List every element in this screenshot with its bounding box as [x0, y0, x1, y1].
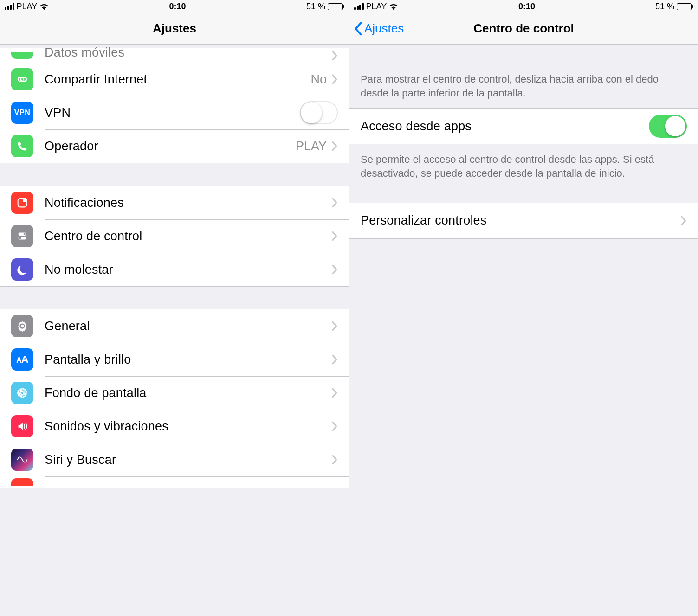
- vpn-icon: VPN: [11, 102, 33, 124]
- battery-icon: [677, 3, 693, 10]
- row-next-partial[interactable]: [0, 476, 349, 488]
- battery-percent: 51 %: [655, 2, 674, 12]
- battery-percent: 51 %: [306, 2, 325, 12]
- section-gap: [0, 163, 349, 186]
- acceso-toggle[interactable]: [649, 115, 687, 138]
- row-compartir-internet[interactable]: Compartir Internet No: [0, 63, 349, 96]
- row-pantalla-brillo[interactable]: AA Pantalla y brillo: [0, 343, 349, 376]
- svg-point-6: [19, 389, 26, 397]
- row-operador[interactable]: Operador PLAY: [0, 129, 349, 163]
- row-label: No molestar: [45, 263, 331, 277]
- chevron-right-icon: [331, 321, 338, 331]
- clock: 0:10: [518, 2, 535, 12]
- vpn-toggle[interactable]: [300, 101, 338, 124]
- wifi-icon: [389, 3, 398, 10]
- signal-icon: [5, 3, 14, 10]
- chevron-right-icon: [331, 231, 338, 241]
- wifi-icon: [39, 3, 49, 10]
- row-personalizar-controles[interactable]: Personalizar controles: [349, 203, 698, 238]
- chevron-right-icon: [331, 74, 338, 84]
- row-label: Pantalla y brillo: [45, 353, 331, 367]
- row-label: Centro de control: [45, 229, 331, 244]
- personal-hotspot-icon: [11, 68, 33, 90]
- nav-bar: Ajustes Centro de control: [349, 13, 698, 45]
- chevron-right-icon: [331, 264, 338, 275]
- settings-screen: PLAY 0:10 51 % Ajustes Datos móviles Com…: [0, 0, 349, 616]
- wallpaper-icon: [11, 382, 33, 404]
- clock: 0:10: [169, 2, 186, 12]
- row-value: PLAY: [296, 139, 327, 154]
- siri-icon: [11, 449, 33, 471]
- row-sonidos[interactable]: Sonidos y vibraciones: [0, 410, 349, 443]
- status-bar: PLAY 0:10 51 %: [349, 0, 698, 13]
- row-label: Datos móviles: [45, 45, 331, 60]
- carrier-label: PLAY: [17, 2, 38, 12]
- unknown-icon: [11, 478, 33, 486]
- antenna-icon: [11, 52, 33, 59]
- row-vpn[interactable]: VPN VPN: [0, 96, 349, 129]
- chevron-right-icon: [331, 198, 338, 208]
- svg-point-3: [24, 233, 26, 235]
- back-label: Ajustes: [364, 21, 404, 36]
- notifications-icon: [11, 192, 33, 214]
- phone-icon: [11, 135, 33, 157]
- chevron-left-icon: [354, 22, 362, 36]
- chevron-right-icon: [331, 141, 338, 151]
- moon-icon: [11, 258, 33, 281]
- chevron-right-icon: [331, 354, 338, 365]
- row-no-molestar[interactable]: No molestar: [0, 253, 349, 286]
- explain-text-1: Para mostrar el centro de control, desli…: [349, 45, 698, 108]
- row-label: Sonidos y vibraciones: [45, 419, 331, 434]
- chevron-right-icon: [331, 421, 338, 431]
- row-label: Notificaciones: [45, 196, 331, 210]
- chevron-right-icon: [331, 455, 338, 465]
- row-label: Fondo de pantalla: [45, 386, 331, 400]
- row-label: Personalizar controles: [361, 213, 680, 228]
- row-label: VPN: [45, 106, 300, 120]
- back-button[interactable]: Ajustes: [354, 13, 404, 44]
- row-datos-moviles[interactable]: Datos móviles: [0, 48, 349, 63]
- svg-point-5: [19, 237, 21, 239]
- row-acceso-desde-apps[interactable]: Acceso desde apps: [349, 109, 698, 144]
- row-notificaciones[interactable]: Notificaciones: [0, 186, 349, 219]
- chevron-right-icon: [680, 216, 687, 226]
- section-gap: [0, 286, 349, 309]
- row-label: Compartir Internet: [45, 72, 310, 87]
- row-value: No: [310, 72, 327, 87]
- row-siri[interactable]: Siri y Buscar: [0, 443, 349, 476]
- svg-point-7: [20, 388, 24, 392]
- svg-point-9: [18, 391, 21, 395]
- row-general[interactable]: General: [0, 309, 349, 343]
- row-centro-de-control[interactable]: Centro de control: [0, 219, 349, 253]
- sound-icon: [11, 415, 33, 437]
- control-center-icon: [11, 225, 33, 247]
- gear-icon: [11, 315, 33, 337]
- battery-icon: [328, 3, 344, 10]
- nav-bar: Ajustes: [0, 13, 349, 45]
- row-label: Acceso desde apps: [361, 119, 649, 134]
- svg-point-1: [23, 198, 27, 202]
- signal-icon: [354, 3, 364, 10]
- row-label: Siri y Buscar: [45, 453, 331, 467]
- carrier-label: PLAY: [366, 2, 387, 12]
- page-title: Ajustes: [153, 21, 196, 36]
- page-title: Centro de control: [473, 21, 574, 36]
- row-label: General: [45, 319, 331, 334]
- control-center-screen: PLAY 0:10 51 % Ajustes Centro de control…: [349, 0, 698, 616]
- chevron-right-icon: [331, 388, 338, 398]
- explain-text-2: Se permite el acceso al centro de contro…: [349, 144, 698, 188]
- chevron-right-icon: [331, 51, 338, 61]
- row-label: Operador: [45, 139, 296, 154]
- row-fondo-pantalla[interactable]: Fondo de pantalla: [0, 376, 349, 410]
- status-bar: PLAY 0:10 51 %: [0, 0, 349, 13]
- display-icon: AA: [11, 348, 33, 371]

^^^^^^^^

● Brief
Filter the entries above down to the lines that hold the word "Operador", and copy those lines.

● Exercise result
- row-operador[interactable]: Operador PLAY: [0, 129, 349, 163]
- row-label: Operador: [45, 139, 296, 154]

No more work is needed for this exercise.